** Provided data **
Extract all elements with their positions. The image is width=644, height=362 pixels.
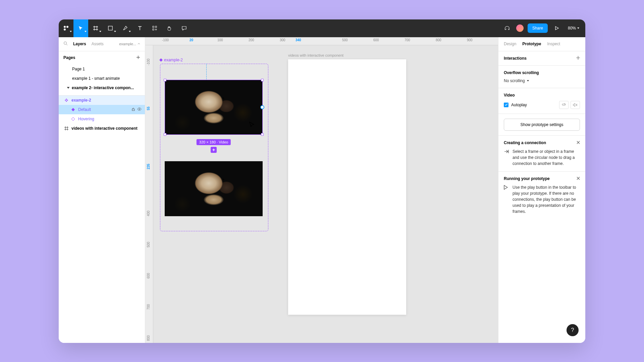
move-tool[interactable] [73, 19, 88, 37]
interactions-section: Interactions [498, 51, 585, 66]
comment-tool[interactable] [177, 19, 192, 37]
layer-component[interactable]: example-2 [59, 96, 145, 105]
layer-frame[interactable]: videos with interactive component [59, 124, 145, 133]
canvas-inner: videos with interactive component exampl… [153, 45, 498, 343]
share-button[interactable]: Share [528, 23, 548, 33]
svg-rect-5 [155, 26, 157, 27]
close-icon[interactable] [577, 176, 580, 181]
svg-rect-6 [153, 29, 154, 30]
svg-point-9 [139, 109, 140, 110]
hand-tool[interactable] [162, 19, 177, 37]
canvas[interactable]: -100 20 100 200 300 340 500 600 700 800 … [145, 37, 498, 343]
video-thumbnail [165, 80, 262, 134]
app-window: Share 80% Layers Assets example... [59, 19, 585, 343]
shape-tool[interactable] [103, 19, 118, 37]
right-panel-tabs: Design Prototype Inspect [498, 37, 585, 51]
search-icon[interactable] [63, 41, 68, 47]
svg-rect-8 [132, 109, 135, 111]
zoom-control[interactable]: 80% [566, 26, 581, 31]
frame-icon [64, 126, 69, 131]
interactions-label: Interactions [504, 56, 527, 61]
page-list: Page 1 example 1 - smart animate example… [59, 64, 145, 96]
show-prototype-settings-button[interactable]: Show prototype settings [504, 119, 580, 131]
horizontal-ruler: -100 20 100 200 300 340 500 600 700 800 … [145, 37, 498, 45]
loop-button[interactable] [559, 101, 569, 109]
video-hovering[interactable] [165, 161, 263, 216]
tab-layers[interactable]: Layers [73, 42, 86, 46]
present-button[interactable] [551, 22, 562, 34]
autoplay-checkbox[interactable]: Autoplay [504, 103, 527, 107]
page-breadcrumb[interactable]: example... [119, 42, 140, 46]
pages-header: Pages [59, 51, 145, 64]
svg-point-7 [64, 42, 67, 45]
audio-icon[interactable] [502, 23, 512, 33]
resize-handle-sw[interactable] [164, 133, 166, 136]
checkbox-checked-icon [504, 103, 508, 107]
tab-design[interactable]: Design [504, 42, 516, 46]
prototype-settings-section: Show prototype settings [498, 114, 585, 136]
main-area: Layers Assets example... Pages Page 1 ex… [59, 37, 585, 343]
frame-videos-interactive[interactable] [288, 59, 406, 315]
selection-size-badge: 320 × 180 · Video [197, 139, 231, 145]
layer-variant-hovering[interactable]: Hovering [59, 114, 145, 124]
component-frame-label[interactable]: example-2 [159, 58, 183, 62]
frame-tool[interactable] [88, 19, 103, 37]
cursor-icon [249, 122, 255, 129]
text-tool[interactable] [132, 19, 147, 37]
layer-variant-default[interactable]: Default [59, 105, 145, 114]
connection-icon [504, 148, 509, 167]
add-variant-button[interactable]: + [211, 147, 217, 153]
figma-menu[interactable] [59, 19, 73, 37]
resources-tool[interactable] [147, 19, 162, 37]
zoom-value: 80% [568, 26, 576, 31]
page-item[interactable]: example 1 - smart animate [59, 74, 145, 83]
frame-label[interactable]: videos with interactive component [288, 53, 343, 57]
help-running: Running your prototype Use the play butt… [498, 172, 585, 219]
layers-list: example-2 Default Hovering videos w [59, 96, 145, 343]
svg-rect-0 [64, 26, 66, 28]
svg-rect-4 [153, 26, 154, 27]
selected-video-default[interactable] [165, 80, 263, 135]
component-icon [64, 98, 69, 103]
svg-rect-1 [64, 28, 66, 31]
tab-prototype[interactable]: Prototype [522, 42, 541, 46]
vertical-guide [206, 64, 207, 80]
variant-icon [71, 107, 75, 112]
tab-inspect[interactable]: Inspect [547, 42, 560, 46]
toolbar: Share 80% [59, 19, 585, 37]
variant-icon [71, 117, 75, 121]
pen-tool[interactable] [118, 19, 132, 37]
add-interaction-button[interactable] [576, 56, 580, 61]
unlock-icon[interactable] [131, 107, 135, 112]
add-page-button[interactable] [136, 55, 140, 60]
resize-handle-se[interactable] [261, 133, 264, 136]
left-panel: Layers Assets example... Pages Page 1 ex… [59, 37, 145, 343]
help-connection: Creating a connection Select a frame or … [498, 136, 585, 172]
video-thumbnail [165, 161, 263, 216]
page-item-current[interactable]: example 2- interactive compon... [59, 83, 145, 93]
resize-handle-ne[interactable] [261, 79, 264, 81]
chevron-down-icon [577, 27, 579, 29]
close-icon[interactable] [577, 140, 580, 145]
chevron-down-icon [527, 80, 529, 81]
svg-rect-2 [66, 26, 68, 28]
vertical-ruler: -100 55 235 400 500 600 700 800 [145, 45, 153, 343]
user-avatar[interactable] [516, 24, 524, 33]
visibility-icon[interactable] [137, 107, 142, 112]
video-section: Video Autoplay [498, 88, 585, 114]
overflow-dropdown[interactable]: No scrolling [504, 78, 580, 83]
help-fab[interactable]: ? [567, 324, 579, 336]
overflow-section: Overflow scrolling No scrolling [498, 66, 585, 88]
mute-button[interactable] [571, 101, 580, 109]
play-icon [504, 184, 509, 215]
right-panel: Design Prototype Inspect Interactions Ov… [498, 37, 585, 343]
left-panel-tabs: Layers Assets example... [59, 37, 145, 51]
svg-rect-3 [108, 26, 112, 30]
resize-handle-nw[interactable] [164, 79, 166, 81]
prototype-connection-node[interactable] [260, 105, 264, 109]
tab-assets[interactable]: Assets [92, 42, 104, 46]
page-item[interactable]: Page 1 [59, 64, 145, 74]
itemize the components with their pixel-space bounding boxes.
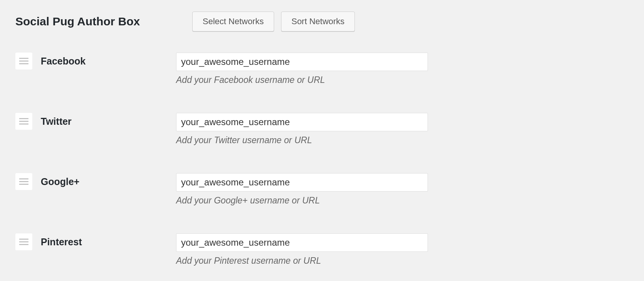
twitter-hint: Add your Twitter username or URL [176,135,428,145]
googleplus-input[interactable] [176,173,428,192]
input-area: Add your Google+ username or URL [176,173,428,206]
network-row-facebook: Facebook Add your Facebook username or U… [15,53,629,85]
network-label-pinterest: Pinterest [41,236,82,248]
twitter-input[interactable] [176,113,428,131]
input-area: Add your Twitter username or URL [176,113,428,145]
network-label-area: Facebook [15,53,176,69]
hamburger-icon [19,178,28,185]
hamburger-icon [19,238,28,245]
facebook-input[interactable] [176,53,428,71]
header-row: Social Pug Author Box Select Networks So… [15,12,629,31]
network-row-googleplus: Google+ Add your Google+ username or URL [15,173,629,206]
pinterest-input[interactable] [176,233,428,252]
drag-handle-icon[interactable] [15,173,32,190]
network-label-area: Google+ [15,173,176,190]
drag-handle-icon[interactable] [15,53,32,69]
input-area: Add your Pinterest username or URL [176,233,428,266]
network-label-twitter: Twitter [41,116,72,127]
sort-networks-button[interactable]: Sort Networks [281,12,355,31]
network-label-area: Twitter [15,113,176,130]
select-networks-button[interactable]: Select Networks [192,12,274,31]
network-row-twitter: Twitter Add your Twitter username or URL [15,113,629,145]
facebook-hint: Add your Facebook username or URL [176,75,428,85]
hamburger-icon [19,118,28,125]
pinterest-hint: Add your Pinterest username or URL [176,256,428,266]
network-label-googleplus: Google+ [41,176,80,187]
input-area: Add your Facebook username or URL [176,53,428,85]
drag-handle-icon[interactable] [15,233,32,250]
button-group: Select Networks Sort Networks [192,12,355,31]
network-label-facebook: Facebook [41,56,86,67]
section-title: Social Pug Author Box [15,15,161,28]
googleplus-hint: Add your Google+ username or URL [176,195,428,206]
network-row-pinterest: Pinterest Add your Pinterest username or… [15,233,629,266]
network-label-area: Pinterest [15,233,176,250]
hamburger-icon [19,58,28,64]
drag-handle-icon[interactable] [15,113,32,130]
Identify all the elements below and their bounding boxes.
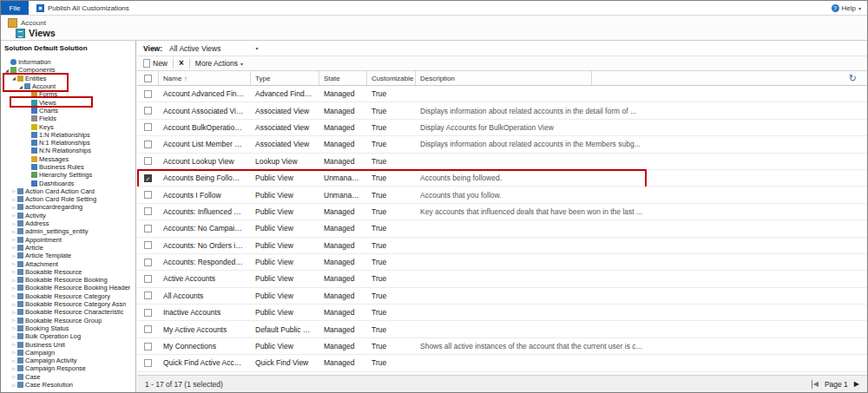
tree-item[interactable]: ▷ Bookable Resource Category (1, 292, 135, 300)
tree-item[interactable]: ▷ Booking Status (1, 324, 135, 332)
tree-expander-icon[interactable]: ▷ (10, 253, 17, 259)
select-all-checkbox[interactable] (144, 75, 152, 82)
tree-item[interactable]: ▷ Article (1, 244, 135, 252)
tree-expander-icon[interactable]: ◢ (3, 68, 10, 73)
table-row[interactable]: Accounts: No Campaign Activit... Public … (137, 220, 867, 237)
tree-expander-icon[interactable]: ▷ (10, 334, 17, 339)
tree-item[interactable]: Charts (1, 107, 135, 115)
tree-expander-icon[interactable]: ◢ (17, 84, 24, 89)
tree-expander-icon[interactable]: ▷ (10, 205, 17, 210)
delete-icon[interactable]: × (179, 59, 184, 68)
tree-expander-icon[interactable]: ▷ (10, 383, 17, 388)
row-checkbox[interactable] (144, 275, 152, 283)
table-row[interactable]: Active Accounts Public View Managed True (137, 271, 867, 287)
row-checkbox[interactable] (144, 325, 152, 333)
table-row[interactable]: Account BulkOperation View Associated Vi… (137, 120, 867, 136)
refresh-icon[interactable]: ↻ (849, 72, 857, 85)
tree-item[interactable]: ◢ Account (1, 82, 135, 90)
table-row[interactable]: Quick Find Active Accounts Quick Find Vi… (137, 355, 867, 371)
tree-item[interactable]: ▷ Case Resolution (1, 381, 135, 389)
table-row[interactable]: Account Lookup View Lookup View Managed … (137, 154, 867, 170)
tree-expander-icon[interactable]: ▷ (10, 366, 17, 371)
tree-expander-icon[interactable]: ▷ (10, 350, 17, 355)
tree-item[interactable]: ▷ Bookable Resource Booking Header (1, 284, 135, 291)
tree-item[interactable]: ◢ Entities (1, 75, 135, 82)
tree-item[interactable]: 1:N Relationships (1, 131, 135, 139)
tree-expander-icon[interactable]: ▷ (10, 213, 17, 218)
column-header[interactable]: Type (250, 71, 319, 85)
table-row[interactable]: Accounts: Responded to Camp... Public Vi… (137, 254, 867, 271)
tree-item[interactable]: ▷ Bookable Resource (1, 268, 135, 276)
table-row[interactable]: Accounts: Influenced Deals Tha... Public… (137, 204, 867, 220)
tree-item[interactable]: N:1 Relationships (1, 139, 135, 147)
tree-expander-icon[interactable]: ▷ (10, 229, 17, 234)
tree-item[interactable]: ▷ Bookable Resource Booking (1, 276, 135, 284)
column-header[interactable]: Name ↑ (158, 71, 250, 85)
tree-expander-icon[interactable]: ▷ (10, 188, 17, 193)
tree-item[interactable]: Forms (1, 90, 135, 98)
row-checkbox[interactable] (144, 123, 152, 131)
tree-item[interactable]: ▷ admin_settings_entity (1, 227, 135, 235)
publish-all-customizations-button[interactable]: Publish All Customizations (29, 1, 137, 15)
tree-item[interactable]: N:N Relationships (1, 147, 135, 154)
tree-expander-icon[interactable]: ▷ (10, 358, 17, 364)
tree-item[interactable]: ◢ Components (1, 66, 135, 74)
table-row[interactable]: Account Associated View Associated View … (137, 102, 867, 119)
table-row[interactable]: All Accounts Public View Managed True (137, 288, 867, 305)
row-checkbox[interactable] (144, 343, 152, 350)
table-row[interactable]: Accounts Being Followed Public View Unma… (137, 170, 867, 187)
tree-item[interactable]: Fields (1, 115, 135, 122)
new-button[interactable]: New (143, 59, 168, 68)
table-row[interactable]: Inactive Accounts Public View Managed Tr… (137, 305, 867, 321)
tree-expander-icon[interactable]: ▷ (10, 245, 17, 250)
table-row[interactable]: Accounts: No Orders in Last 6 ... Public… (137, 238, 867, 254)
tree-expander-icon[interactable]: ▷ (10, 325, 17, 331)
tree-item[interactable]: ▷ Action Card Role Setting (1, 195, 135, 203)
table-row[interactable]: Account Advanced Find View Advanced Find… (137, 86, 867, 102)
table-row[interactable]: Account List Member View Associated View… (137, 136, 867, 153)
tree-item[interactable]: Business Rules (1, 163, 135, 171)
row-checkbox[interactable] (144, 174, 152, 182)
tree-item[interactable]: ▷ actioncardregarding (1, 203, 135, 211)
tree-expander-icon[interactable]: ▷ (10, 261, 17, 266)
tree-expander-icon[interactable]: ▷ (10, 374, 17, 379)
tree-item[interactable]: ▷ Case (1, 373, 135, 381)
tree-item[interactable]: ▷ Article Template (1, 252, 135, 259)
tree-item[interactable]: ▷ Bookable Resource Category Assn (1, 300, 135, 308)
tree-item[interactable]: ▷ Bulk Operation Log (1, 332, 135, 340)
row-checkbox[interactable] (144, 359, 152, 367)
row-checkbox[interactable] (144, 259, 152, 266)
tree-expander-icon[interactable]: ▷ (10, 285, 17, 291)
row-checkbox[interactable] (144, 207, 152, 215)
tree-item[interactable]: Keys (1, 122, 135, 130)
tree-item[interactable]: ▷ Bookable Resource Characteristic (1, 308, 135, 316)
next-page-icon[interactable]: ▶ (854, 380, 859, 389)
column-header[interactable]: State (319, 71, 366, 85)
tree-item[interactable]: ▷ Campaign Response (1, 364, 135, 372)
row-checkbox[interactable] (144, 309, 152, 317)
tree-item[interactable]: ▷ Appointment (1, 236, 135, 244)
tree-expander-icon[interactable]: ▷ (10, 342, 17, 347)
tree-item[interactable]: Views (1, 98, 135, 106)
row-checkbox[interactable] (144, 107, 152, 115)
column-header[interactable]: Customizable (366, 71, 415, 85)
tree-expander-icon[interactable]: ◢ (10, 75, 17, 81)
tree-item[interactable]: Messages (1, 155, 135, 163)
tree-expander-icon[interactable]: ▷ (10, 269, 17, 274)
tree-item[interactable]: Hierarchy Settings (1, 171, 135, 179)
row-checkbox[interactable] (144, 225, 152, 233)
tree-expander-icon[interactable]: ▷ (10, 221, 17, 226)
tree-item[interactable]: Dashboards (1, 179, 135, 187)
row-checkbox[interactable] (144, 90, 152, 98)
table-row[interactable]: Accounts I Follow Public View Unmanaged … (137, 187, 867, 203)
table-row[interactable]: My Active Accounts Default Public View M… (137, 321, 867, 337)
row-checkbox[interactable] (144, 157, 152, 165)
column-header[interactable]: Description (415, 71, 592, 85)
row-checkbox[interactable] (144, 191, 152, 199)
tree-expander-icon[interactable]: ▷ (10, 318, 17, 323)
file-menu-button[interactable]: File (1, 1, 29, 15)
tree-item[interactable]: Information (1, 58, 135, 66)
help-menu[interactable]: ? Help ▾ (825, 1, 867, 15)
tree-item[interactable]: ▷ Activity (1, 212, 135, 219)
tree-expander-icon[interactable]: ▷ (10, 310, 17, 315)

--

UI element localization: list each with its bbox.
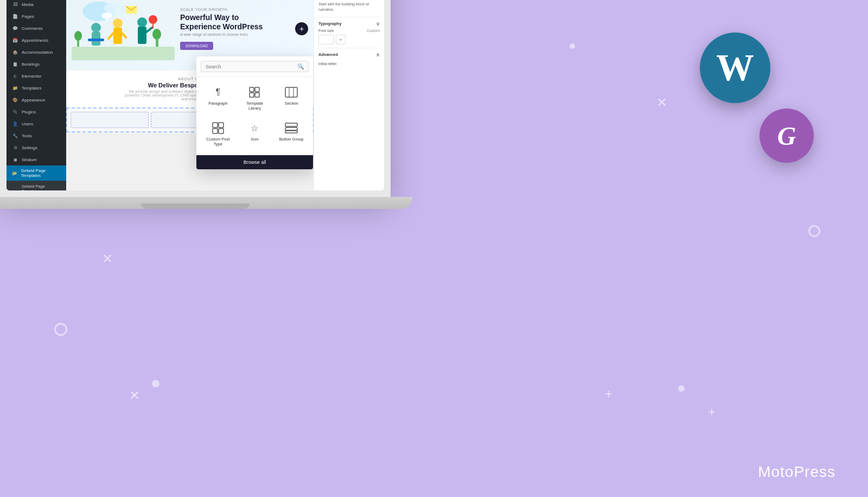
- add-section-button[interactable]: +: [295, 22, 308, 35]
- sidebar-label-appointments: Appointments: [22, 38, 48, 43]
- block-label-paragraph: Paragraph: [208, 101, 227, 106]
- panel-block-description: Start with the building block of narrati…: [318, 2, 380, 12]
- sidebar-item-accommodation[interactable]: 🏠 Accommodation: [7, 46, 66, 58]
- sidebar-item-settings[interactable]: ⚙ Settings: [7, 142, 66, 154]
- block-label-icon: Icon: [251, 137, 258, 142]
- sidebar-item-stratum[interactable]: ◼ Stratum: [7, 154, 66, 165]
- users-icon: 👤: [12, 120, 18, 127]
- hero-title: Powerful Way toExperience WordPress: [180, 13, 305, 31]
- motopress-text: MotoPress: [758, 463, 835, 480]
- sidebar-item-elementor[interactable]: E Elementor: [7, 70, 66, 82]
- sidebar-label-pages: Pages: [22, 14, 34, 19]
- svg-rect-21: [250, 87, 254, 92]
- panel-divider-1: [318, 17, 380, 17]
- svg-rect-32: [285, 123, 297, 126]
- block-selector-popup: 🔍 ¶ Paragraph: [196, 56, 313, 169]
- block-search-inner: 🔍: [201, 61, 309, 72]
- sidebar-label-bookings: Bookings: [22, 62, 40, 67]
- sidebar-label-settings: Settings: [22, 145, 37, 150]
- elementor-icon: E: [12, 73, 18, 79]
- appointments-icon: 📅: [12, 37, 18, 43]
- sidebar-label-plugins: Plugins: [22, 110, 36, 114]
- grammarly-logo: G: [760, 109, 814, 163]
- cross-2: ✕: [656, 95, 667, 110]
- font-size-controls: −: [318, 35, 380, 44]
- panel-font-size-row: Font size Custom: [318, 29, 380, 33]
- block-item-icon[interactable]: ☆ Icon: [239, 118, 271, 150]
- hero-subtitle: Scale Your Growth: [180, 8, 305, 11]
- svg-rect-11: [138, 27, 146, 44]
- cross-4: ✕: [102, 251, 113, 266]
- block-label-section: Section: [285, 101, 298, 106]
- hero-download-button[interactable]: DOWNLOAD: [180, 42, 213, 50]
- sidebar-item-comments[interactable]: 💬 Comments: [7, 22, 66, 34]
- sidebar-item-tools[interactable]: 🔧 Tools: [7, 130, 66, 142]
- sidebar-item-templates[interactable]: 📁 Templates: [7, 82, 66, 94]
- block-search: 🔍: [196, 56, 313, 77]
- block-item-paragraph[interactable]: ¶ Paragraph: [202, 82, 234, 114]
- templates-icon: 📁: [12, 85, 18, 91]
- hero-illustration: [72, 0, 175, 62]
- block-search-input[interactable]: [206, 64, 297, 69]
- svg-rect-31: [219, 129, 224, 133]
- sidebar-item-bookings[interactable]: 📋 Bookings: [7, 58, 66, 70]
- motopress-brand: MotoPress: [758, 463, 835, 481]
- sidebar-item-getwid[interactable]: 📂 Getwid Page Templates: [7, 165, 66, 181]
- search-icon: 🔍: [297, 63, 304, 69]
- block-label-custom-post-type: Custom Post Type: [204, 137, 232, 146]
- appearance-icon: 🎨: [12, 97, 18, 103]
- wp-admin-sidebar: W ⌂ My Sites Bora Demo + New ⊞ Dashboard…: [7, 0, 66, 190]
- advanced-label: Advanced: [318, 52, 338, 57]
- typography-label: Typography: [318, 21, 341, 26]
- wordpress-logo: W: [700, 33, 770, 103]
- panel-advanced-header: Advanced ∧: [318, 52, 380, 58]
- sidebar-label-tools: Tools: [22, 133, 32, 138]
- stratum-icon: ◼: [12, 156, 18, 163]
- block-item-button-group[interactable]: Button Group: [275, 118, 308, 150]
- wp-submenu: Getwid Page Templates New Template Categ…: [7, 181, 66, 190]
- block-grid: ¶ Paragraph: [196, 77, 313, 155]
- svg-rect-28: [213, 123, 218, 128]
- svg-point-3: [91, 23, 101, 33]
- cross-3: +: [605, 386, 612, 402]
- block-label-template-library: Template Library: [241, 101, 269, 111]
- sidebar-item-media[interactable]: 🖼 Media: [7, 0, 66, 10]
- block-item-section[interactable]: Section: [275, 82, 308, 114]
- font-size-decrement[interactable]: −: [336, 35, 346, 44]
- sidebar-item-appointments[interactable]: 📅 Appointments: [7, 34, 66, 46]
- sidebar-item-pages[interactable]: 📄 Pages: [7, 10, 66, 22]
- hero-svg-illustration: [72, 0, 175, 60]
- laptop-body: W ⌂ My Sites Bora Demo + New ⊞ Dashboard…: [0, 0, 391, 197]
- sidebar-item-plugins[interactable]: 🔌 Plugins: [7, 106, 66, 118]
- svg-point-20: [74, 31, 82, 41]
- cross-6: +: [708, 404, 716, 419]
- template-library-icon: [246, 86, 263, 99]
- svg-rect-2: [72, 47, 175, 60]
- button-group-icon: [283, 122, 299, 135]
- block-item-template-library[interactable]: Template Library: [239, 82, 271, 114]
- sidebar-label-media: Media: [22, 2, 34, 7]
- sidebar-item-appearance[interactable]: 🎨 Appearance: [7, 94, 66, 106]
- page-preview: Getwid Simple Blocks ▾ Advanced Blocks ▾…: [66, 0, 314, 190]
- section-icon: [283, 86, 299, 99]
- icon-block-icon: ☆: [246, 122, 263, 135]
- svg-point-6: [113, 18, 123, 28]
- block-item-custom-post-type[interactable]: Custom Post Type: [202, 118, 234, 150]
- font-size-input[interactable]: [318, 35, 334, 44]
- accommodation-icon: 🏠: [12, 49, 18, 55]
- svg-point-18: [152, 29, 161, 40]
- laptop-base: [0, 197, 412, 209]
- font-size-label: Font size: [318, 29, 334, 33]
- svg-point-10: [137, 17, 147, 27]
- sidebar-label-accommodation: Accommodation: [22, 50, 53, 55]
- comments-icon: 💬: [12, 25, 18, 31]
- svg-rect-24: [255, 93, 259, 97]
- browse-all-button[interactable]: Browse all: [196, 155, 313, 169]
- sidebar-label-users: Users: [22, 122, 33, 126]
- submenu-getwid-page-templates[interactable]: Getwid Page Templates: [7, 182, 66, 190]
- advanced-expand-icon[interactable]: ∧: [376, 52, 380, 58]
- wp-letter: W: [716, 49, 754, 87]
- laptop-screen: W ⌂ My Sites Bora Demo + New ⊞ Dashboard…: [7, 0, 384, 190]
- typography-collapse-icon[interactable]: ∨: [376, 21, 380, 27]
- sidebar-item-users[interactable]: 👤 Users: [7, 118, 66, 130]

** Task instructions **
Please determine how many lines of the listing above include the word "True" and state only that number.

** Written reply **
2